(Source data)
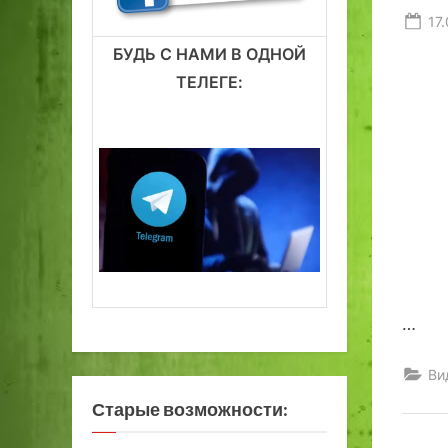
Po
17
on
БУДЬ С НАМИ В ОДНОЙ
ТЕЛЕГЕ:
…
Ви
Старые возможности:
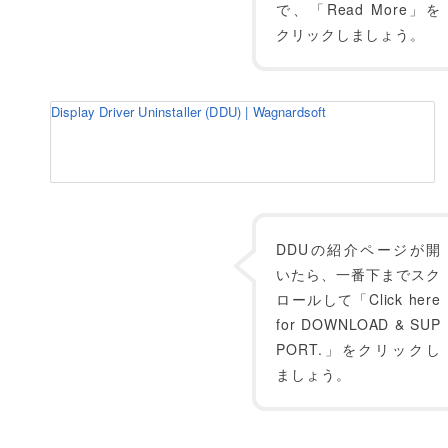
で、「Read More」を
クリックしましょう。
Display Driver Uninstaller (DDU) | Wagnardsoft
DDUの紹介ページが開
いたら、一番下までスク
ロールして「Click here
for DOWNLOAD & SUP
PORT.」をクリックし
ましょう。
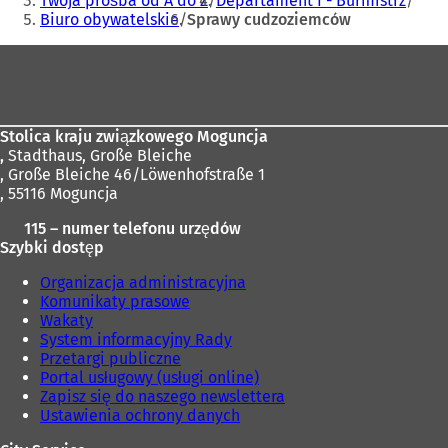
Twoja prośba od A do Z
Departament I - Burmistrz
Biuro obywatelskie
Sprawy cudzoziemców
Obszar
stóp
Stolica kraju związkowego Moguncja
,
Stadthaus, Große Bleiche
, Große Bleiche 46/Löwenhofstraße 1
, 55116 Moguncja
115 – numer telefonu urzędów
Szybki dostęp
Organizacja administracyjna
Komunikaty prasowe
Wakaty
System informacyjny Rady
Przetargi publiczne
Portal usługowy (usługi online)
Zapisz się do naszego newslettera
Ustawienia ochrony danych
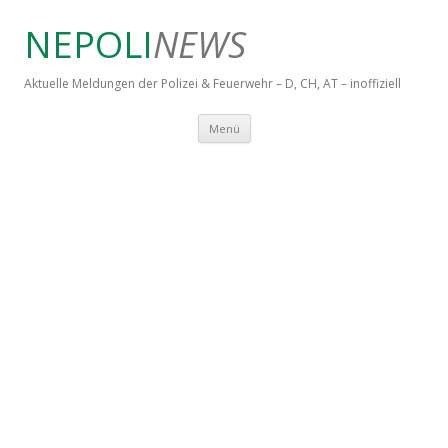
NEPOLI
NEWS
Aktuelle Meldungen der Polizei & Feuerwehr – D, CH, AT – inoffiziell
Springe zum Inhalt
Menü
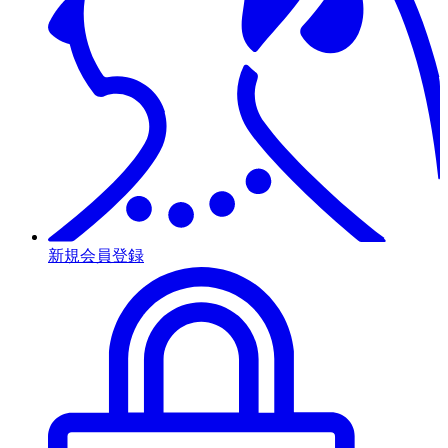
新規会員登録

* * *

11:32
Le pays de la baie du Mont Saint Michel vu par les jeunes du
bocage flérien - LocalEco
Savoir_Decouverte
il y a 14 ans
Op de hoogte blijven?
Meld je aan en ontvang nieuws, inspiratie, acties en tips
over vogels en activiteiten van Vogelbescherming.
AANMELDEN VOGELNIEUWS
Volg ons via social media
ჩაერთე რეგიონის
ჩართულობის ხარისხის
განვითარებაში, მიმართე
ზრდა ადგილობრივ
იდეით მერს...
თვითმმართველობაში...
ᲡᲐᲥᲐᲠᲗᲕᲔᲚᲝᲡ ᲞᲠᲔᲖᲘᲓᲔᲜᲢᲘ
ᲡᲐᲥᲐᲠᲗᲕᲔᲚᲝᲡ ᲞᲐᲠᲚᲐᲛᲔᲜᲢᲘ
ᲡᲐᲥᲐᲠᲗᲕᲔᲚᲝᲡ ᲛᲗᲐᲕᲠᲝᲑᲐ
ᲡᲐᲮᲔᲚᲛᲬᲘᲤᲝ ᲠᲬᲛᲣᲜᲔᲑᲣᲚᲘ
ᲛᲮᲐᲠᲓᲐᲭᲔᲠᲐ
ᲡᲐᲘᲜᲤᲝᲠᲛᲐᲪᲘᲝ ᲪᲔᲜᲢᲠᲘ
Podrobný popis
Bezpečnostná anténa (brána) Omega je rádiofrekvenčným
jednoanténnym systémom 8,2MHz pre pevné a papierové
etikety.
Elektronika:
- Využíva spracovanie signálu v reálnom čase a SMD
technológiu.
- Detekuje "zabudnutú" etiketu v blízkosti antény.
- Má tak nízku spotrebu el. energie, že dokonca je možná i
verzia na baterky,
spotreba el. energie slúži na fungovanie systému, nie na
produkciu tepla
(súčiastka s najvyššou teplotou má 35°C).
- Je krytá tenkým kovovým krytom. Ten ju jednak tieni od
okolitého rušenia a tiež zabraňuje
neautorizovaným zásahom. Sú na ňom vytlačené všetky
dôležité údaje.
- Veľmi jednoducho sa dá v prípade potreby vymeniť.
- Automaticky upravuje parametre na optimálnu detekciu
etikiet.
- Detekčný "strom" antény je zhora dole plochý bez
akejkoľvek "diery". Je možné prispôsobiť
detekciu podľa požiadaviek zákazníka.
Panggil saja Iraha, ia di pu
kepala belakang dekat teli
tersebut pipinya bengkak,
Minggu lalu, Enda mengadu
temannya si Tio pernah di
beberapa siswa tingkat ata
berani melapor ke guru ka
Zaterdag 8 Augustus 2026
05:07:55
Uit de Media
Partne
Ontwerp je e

To do: In the entries above, copy each line that contains the string "antény".

Solved exercise:
- Detekuje "zabudnutú" etiketu v blízkosti antény.
- Detekčný "strom" antény je zhora dole plochý bez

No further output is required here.